■ What to do
An exact copy of the records below is needed, with every picture left out.
-------- Materials provided --------
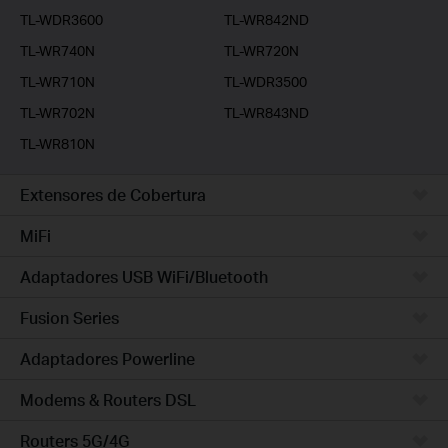
TL-WDR3600
TL-WR842ND
TL-WR740N
TL-WR720N
TL-WR710N
TL-WDR3500
TL-WR702N
TL-WR843ND
TL-WR810N
Extensores de Cobertura
MiFi
Adaptadores USB WiFi/Bluetooth
Fusion Series
Adaptadores Powerline
Modems & Routers DSL
Routers 5G/4G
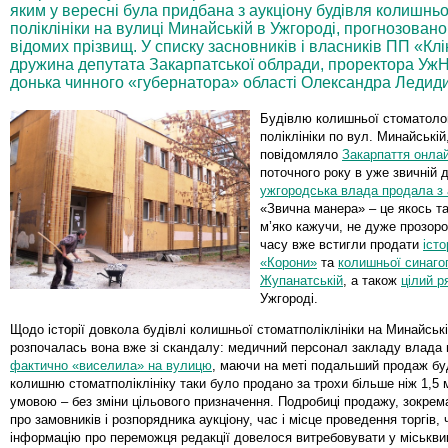
яким у вересні була придбана з аукціону будівля колишньо
поліклініки на вулиці Минайській в Ужгороді, прогнозован
відомих прізвищ. У списку засновників і власників ПП «Клін
дружина депутата Закарпатської облради, проректора Уж
донька чинного «губернатора» області Олександра Леди
Будівлю колишньої стоматолог
поліклініки по вул. Минайській
повідомляло
Закарпаття онла
поточного року в уже звичній 
ужгородська влада продала з 
«Звична манера» – це якось та
м’яко кажучи, не дуже прозоро,
часу вже встигли продати
істо
«Корони»
та
колишньої синаго
Жупанатській
, а також
цілий р
Ужгороді.
Щодо історії довкола будівлі колишньої стоматполіклініки на Минайські
розпочалась вона вже зі скандалу: медичний персонал закладу влада 
фактично «виселила» на вулицю
, маючи на меті подальший продаж буд
колишню стоматполіклініку таки було продано за трохи більше ніж 1,5 мл
умовою – без зміни цільового призначення. Подробиці продажу, зокрем
про замовників і розпорядника аукціону, час і місце проведення торгів,
інформацію про переможця редакції довелося витребовувати у міськв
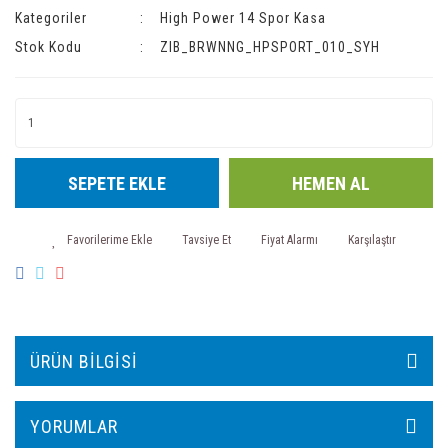
Kategoriler
High Power 14 Spor Kasa
Stok Kodu
ZIB_BRWNNG_HPSPORT_010_SYH
SEPETE EKLE
HEMEN AL
Tavsiye Et
Fiyat Alarmı
Karşılaştır
ÜRÜN BILGISI
YORUMLAR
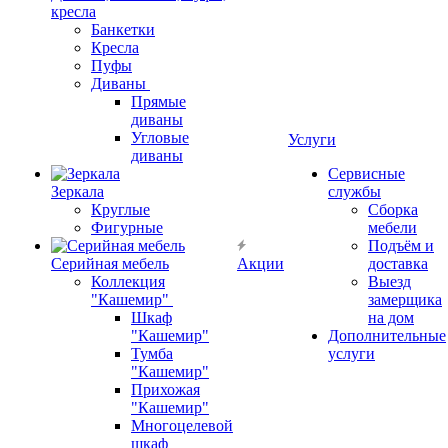
кресла
Банкетки
Кресла
Пуфы
Диваны
Прямые
диваны
Угловые
Услуги
диваны
Сервисные
Зеркала
службы
Круглые
Сборка
Фигурные
мебели
Подъём и
Серийная мебель
Акции
доставка
Коллекция
Выезд
"Кашемир"
замерщика
Шкаф
на дом
"Кашемир"
Дополнительные
Тумба
услуги
"Кашемир"
Прихожая
"Кашемир"
Многоцелевой
шкаф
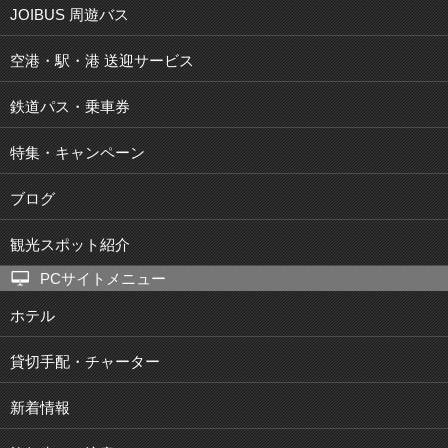
JOIBUS 周遊バス
空港・駅・港 送迎サービス
鉄道パス・乗車券
特集・キャンペーン
ブログ
観光スポット紹介
PCサイトメニュー
ホテル
貸切手配・チャーター
新着情報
--------
■ Exercise answer
TL-WDR3600
TL-WR842ND
TL-WR740N
TL-WR720N
TL-WR710N
TL-WDR3500
TL-WR702N
TL-WR843ND
TL-WR810N
Extensores de Cobertura
MiFi
Adaptadores USB WiFi/Bluetooth
Fusion Series
Adaptadores Powerline
Modems & Routers DSL
Routers 5G/4G
яким у вересні була придбана з аукціону будівля колишньо
поліклініки на вулиці Минайській в Ужгороді, прогнозован
відомих прізвищ. У списку засновників і власників ПП «Клін
дружина депутата Закарпатської облради, проректора Уж
донька чинного «губернатора» області Олександра Леди
Будівлю колишньої стоматолог
поліклініки по вул. Минайській
повідомляло
Закарпаття онла
поточного року в уже звичній 
ужгородська влада продала з 
«Звична манера» – це якось та
м’яко кажучи, не дуже прозоро,
часу вже встигли продати
істо
«Корони»
та
колишньої синаго
Жупанатській
, а також
цілий р
Ужгороді.
Щодо історії довкола будівлі колишньої стоматполіклініки на Минайські
розпочалась вона вже зі скандалу: медичний персонал закладу влада 
фактично «виселила» на вулицю
, маючи на меті подальший продаж буд
колишню стоматполіклініку таки було продано за трохи більше ніж 1,5 мл
умовою – без зміни цільового призначення. Подробиці продажу, зокрем
про замовників і розпорядника аукціону, час і місце проведення торгів,
інформацію про переможця редакції довелося витребовувати у міськв
Kategoriler
High Power 14 Spor Kasa
Stok Kodu
ZIB_BRWNNG_HPSPORT_010_SYH
SEPETE EKLE
HEMEN AL
Tavsiye Et
Fiyat Alarmı
Karşılaştır
ÜRÜN BILGISI
YORUMLAR
кресла
Банкетки
Кресла
Пуфы
Диваны
Прямые
диваны
Угловые
Услуги
диваны
Сервисные
Зеркала
службы
Круглые
Сборка
Фигурные
мебели
Подъём и
Серийная мебель
Акции
доставка
Коллекция
Выезд
"Кашемир"
замерщика
Шкаф
на дом
"Кашемир"
Дополнительные
Тумба
услуги
"Кашемир"
Прихожая
"Кашемир"
Многоцелевой
шкаф
JOIBUS 周遊バス
空港・駅・港 送迎サービス
鉄道パス・乗車券
特集・キャンペーン
ブログ
観光スポット紹介
PCサイトメニュー
ホテル
貸切手配・チャーター
新着情報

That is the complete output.